_Task goal_
Print the records below exactly. Omit every picture.

-------- Available records --------

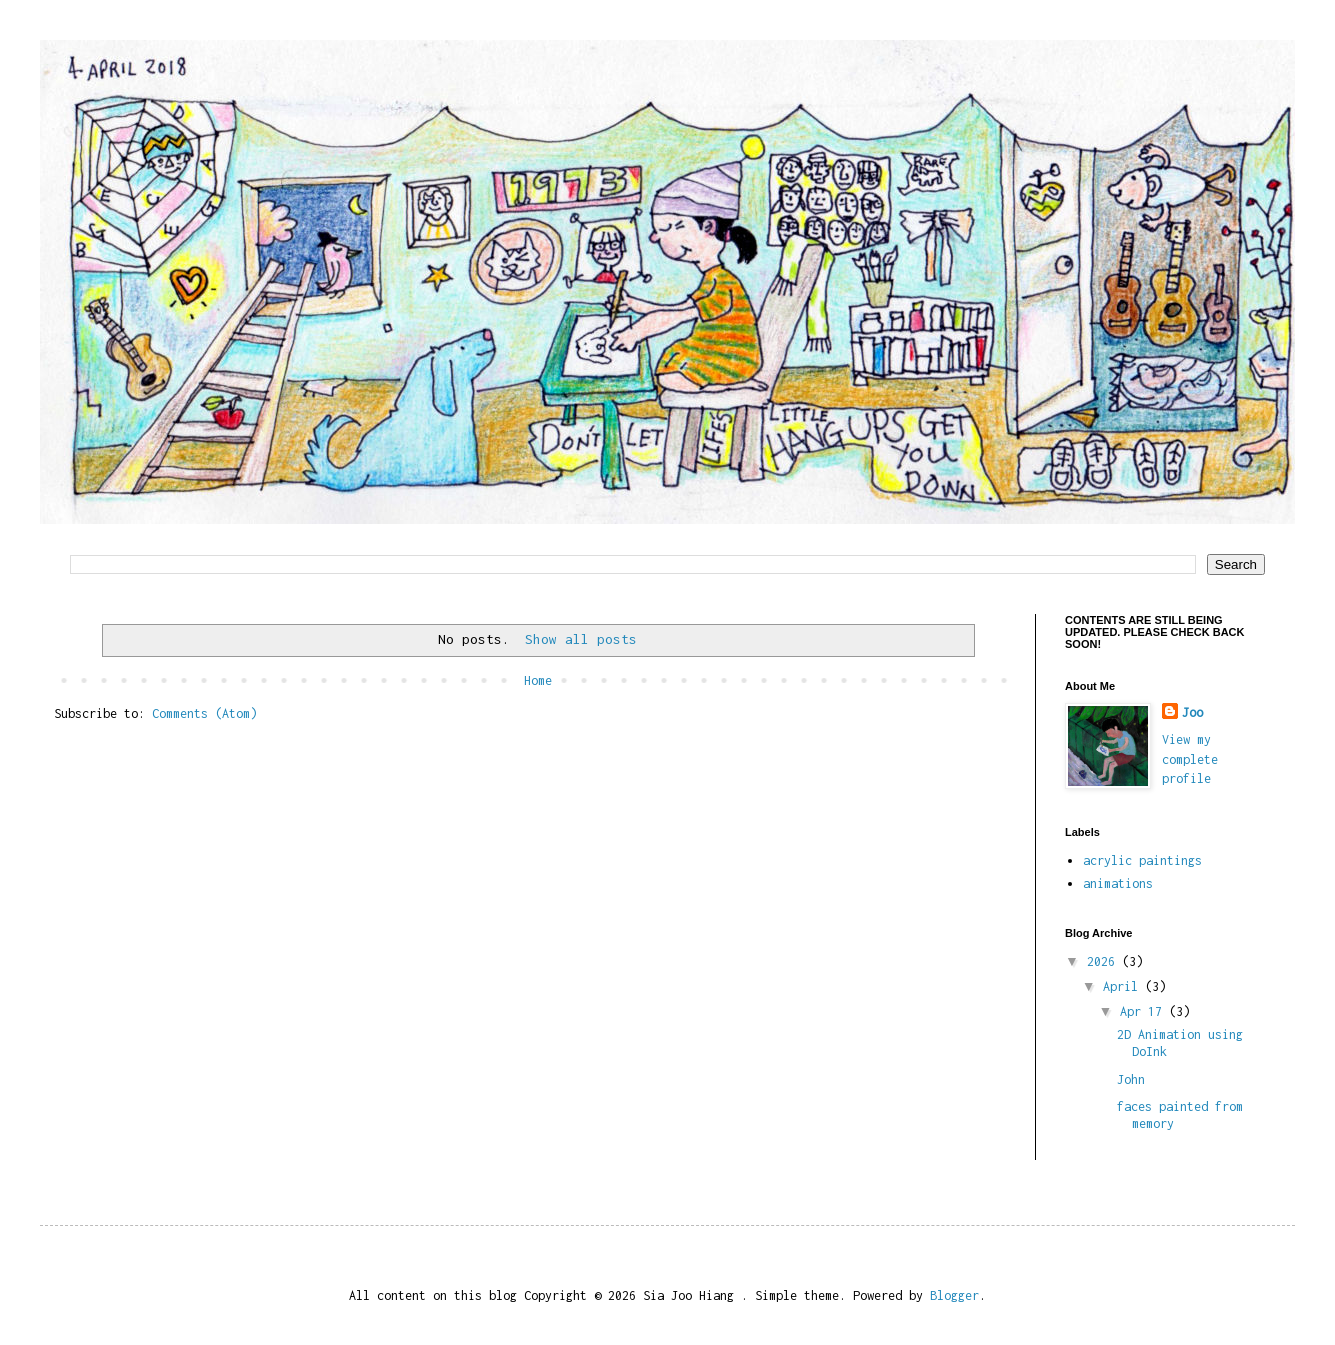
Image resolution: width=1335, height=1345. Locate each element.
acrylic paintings (1142, 860)
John (1131, 1079)
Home (538, 680)
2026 (1104, 961)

--------

_Exercise response_
Image resolution: width=1335, height=1345. Locate each element.
acrylic paintings (1142, 860)
John (1131, 1079)
Home (538, 680)
2026 (1104, 961)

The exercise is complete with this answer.